Brooklyn leading the way in helping domestic violence victims with integrated Domestic Violence Court
Justice Morgenstern teaches other courts about one-family-one-judge model
The Kings County Integrated Domestic Violence (IDV) Court, presided over by Justice Esther M. Morgenstern, was created in 2006 and handles one of the highest volume dockets in New York state. Dedicated to a “one family-one judge” model, the Kings County IDV Court streamlines the court process for victims of domestic violence, allowing for criminal, family and matrimonial matters to be heard before one judge.
The “one-family-one judge” model has reduced the number of court appearances for litigants, provided more consistent and effective decision-making, increased offender accountability and allowed for greater access to integrated services while protecting the rights of each litigant.
The Kings County IDV Court handled over 1,500 cases involving over 200 new families in 2017 alone. To ensure that each family and each case is adjudicated with the appropriate scrutiny and care, Justice Morgenstern and the Kings County IDV Court staff have extensive training and expertise on the dynamics of domestic violence.
Additionally, the judge and court staff work closely with community stakeholders to assist families and provide integral services. These stakeholders include the New York City Mayor’s Office to Combat Domestic Violence, the Brooklyn Family Justice Center, civil and criminal legal service providers, the Kings County District Attorney’s Office, victim advocates, social service agencies, the Children’s Law Center and abusive partner intervention programs.

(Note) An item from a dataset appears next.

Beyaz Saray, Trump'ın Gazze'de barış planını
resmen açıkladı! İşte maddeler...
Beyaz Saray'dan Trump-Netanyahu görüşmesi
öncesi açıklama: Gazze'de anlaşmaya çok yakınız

In 2013, the Kings County IDV Court was designated a National Mentor Court by the
Office on Violence Against Women (OVW). In its role as a National Mentor Court the Kings County IDV Court serves as a model for other jurisdictions throughout the country seeking to develop an integrated domestic violence court.
Since 2013, the Kings County IDV Court has hosted court teams and domestic violence advocates from across the country and abroad. The Mentor Court program allows broad dissemination of best practice standards, lessons learned and discussion of innovations with judges, court personnel and local stakeholders.

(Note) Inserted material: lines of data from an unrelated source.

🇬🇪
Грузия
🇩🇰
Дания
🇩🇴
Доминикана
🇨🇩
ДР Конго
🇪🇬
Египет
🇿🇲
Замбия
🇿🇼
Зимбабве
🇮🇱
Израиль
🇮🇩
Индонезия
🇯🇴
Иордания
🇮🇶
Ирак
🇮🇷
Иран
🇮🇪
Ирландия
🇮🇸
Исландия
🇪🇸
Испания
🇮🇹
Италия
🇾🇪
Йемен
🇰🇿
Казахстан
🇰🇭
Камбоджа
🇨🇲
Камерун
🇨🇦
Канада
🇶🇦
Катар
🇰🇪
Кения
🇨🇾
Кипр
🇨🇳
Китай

This past September, Justice Morgenstern attended the Domestic Violence Mentor Court All Sites Meeting hosted by the Office on Violence Against Women in Washington
D.C. The meeting provided an opportunity for the Domestic Violence Mentor Courts from all over the country to network and enhance their mentoring capacity through presentations and interactive workshops.

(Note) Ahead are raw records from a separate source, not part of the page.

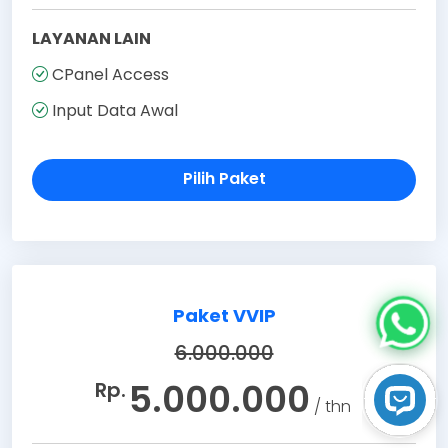
LAYANAN LAIN
CPanel Access
Input Data Awal
Pilih Paket
Paket VVIP
6.000.000
5.000.000
Rp.
/ thn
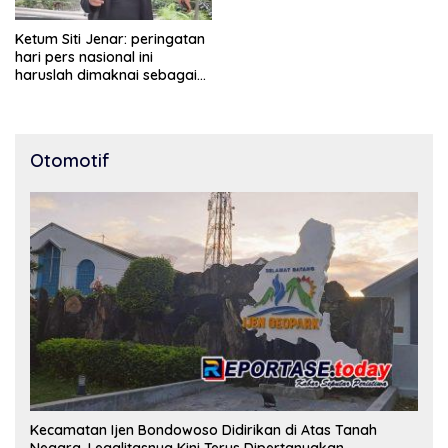
Ketum Siti Jenar: peringatan
hari pers nasional ini
haruslah dimaknai sebagai
bentuk penghargaan atas
peran pers dalam
mencerdaskan bangsa dan
menjaga demokrasi
Otomotif
Indonesia.
Kecamatan Ijen Bondowoso Didirikan di Atas Tanah
Negara, Legalitasnya Kini Terus Dipertanyakan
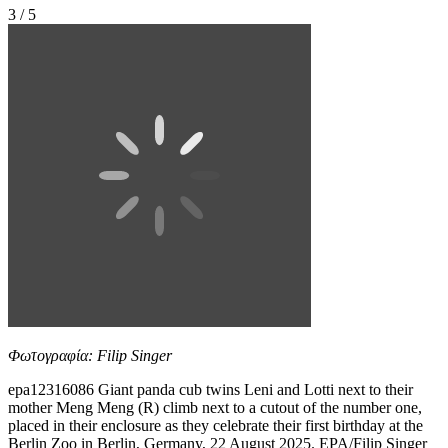
3 / 5
Φωτογραφία: Filip Singer
epa12316086 Giant panda cub twins Leni and Lotti next to their
mother Meng Meng (R) climb next to a cutout of the number one,
placed in their enclosure as they celebrate their first birthday at the
Berlin Zoo in Berlin, Germany, 22 August 2025. EPA/Filip Singer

As one of the few National Mentor Courts that hears both civil and criminal cases, and due to the experience and expertise of Justice Morgenstern in the field of domestic violence, the Kings County IDV Court was in a unique position to share with the other Mentor Courts best practices and unique challenges in the ever-changing field of domestic violence.
In recognition of October as Domestic Violence Awareness Month, Justice Morgenstern organized a Judicial Engagement Conference on Domestic Violence on Oc. 29.
She invited judges and administrators from courts that hear cases involving domestic violence throughout Kings County to engage in dialogues regarding the courts’ current responses to domestic violence issues and the sustainability of the IDV model.
Among those who attended included the Hon. Sherry Klein Heitler, Chief of Policy and
Planning for the NYC Courts, the Hon. Matthew J. D’Emic, Administrative Judge for Criminal Matters, Kings County Supreme Court, the Hon. Jeffrey S. Sunshine, Statewide Coordinating Judge for Matrimonial Cases, the Hon. Michael Yavinsky, Supervising Judge of Criminal Court, Kings County, the Hon. Amanda White, Supervising Judge of Family Court, Kings County, judges from Supreme, Family and Criminal Court as well as representatives from the Center for Court Innovation.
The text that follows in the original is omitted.